The first argument is the newly created sub-type. The second argument (if not NULL) is the “parent” array (if the array was created using slicing or some other operation where a clearly-distinguishable parent is present). This routine can do anything it wants to. It should return a -1 on error and 0 otherwise.

If the `__array_finalize__` attribute is not None nor a CObject, then it must be a Python method that takes the parent array as an argument (which could be None if there is no parent), and returns nothing. Errors in this method will be caught and handled.

#### The __array_priority__ attribute¶

`ndarray.``__array_priority__`

This attribute allows simple but flexible determination of which sub- type should be considered “primary” when an operation involving two or more sub-types arises. In operations where different sub-types are being used, the sub-type with the largest `__array_priority__` attribute will determine the sub-type of the output(s). If two sub- types have the same `__array_priority__` then the sub-type of the first argument determines the output. The default `__array_priority__` attribute returns a value of 0.0 for the base ndarray type and 1.0 for a sub-type. This attribute can also be defined by objects that are not sub-types of the ndarray and can be used to determine which `__array_wrap__` method should be called for the return output.

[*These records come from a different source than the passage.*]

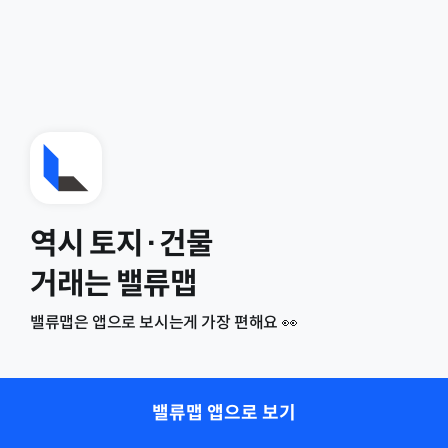
역시 토지·건물
거래는 밸류맵
밸류맵은 앱으로 보시는게 가장 편해요 👀
밸류맵 앱으로 보기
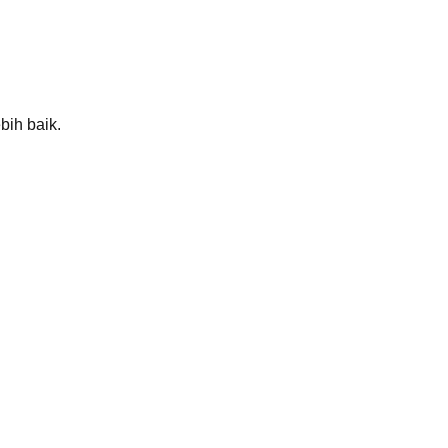
bih baik.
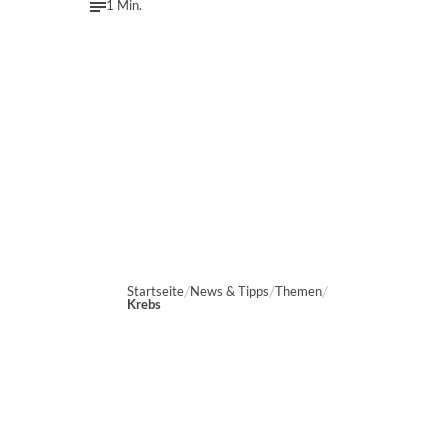
1 Min.
Startseite
News & Tipps
Themen
Krebs
Marien-Apotheke Reken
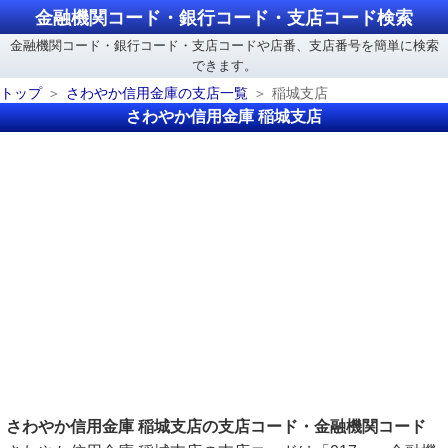
金融機関コード・銀行コード・支店コード検索
金融機関コード・銀行コード・支店コードや店番、支店番号を簡単に検索
できます。
トップ
さわやか信用金庫の支店一覧
稲城支店
さわやか信用金庫 稲城支店
さわやか信用金庫 稲城支店の支店コード・金融機関コード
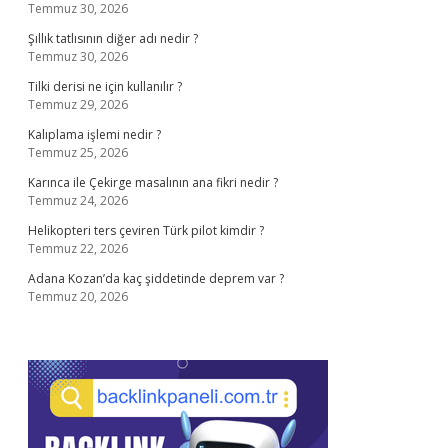
Temmuz 30, 2026
Şıllık tatlısının diğer adı nedir ?
Temmuz 30, 2026
Tilki derisi ne için kullanılır ?
Temmuz 29, 2026
Kalıplama işlemi nedir ?
Temmuz 25, 2026
Karınca ile Çekirge masalının ana fikri nedir ?
Temmuz 24, 2026
Helikopteri ters çeviren Türk pilot kimdir ?
Temmuz 22, 2026
Adana Kozan’da kaç şiddetinde deprem var ?
Temmuz 20, 2026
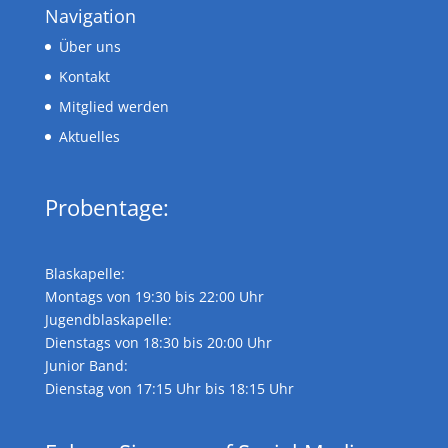
Navigation
Über uns
Kontakt
Mitglied werden
Aktuelles
Probentage:
Blaskapelle:
Montags von 19:30 bis 22:00 Uhr
Jugendblaskapelle:
Dienstags von 18:30 bis 20:00 Uhr
Junior Band:
Dienstag von 17:15 Uhr bis 18:15 Uhr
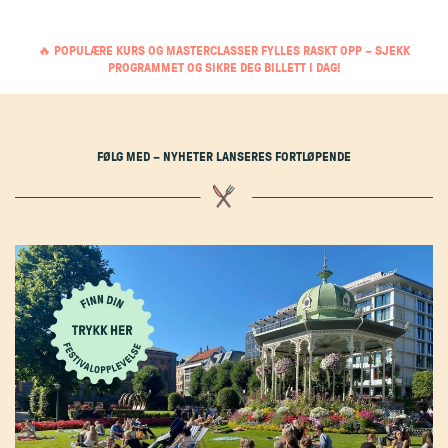
🔥
POPULÆRE KURS OG MASTERCLASSER FYLLES RASKT OPP – SJEKK
PROGRAMMET OG SIKRE DEG BILLETT I DAG!
FØLG MED – NYHETER LANSERES FORTLØPENDE
Program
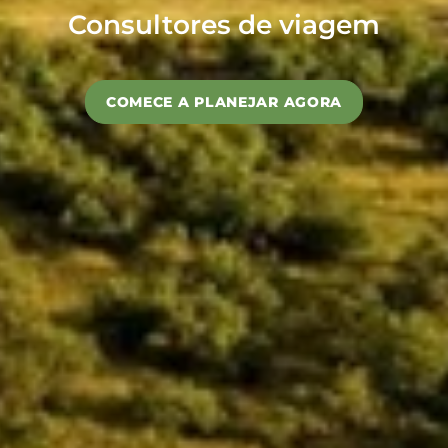
Consultores de viagem
COMECE A PLANEJAR AGORA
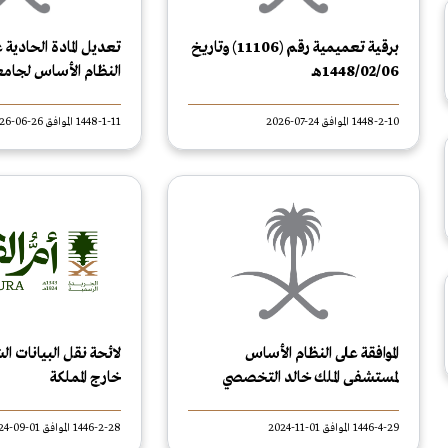
برقية تعميمية رقم (11106) وتاريخ
تعديل المادة الحادية
1448/02/06هـ
النظام الأساس لجامع
1448-2-10 الموافق 24-07-2026
1448-1-11 الموافق 26-06-2026
الموافقة على النظام الأساس
لائحة نقل البيانات ا
لمستشفى الملك خالد التخصصي
خارج المملكة
للعيون ومركز الأبحاث
1446-4-29 الموافق 01-11-2024
1446-2-28 الموافق 01-09-2024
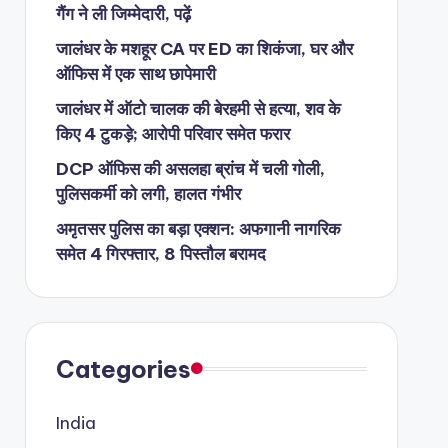
गैंग ने ली जिम्मेदारी, पढ़ें
जालंधर के मशहूर CA पर ED का शिकंजा, घर और
ऑफिस में एक साथ छापेमारी
जालंधर में ऑटो चालक की बेरहमी से हत्या, शव के
किए 4 टुकड़े; आरोपी परिवार समेत फरार
DCP ऑफिस की असलहा ब्रांच में चली गोली,
पुलिसकर्मी को लगी, हालत गंभीर
अमृतसर पुलिस का बड़ा एक्शन: अफगानी नागरिक
समेत 4 गिरफ्तार, 8 पिस्तौल बरामद
Categories
India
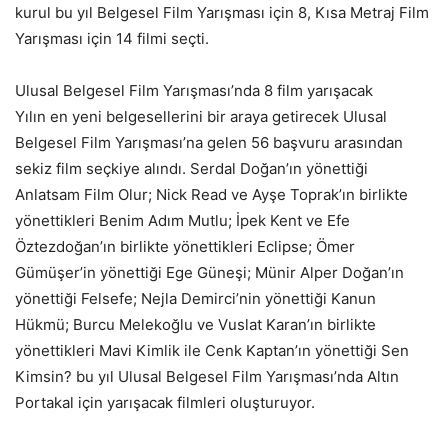
kurul bu yıl Belgesel Film Yarışması için 8, Kısa Metraj Film
Yarışması için 14 filmi seçti.
Ulusal Belgesel Film Yarışması’nda 8 film yarışacak
Yılın en yeni belgesellerini bir araya getirecek Ulusal
Belgesel Film Yarışması’na gelen 56 başvuru arasından
sekiz film seçkiye alındı. Serdal Doğan’ın yönettiği
Anlatsam Film Olur; Nick Read ve Ayşe Toprak’ın birlikte
yönettikleri Benim Adım Mutlu; İpek Kent ve Efe
Öztezdoğan’ın birlikte yönettikleri Eclipse; Ömer
Gümüşer’in yönettiği Ege Güneşi; Münir Alper Doğan’ın
yönettiği Felsefe; Nejla Demirci’nin yönettiği Kanun
Hükmü; Burcu Melekoğlu ve Vuslat Karan’ın birlikte
yönettikleri Mavi Kimlik ile Cenk Kaptan’ın yönettiği Sen
Kimsin? bu yıl Ulusal Belgesel Film Yarışması’nda Altın
Portakal için yarışacak filmleri oluşturuyor.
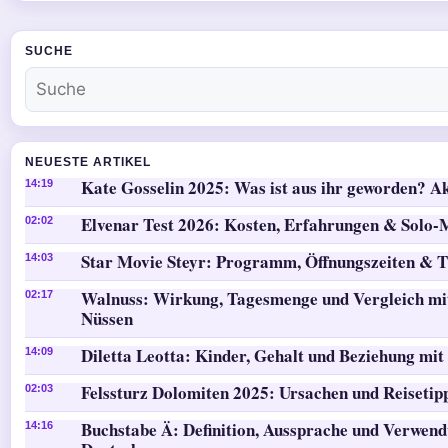
SUCHE
NEUESTE ARTIKEL
Kate Gosselin 2025: Was ist aus ihr geworden? Ak
14:19
Elvenar Test 2026: Kosten, Erfahrungen & Solo
02:02
Star Movie Steyr: Programm, Öffnungszeiten & T
14:03
Walnuss: Wirkung, Tagesmenge und Vergleich mi
02:17
Nüssen
Diletta Leotta: Kinder, Gehalt und Beziehung mit
14:09
Felssturz Dolomiten 2025: Ursachen und Reisetip
02:03
Buchstabe Ä: Definition, Aussprache und Verwen
14:16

#### The __array_wrap__ method¶

`ndarray.``__array_wrap__`

Any class or type can define this method which should take an ndarray argument and return an instance of the type. It can be seen as the opposite of the `__array__` method. This method is used by the ufuncs (and other NumPy functions) to allow other objects to pass through. For Python >2.4, it can also be used to write a decorator that converts a function that works only with ndarrays to one that works with any type with `__array__` and `__array_wrap__` methods.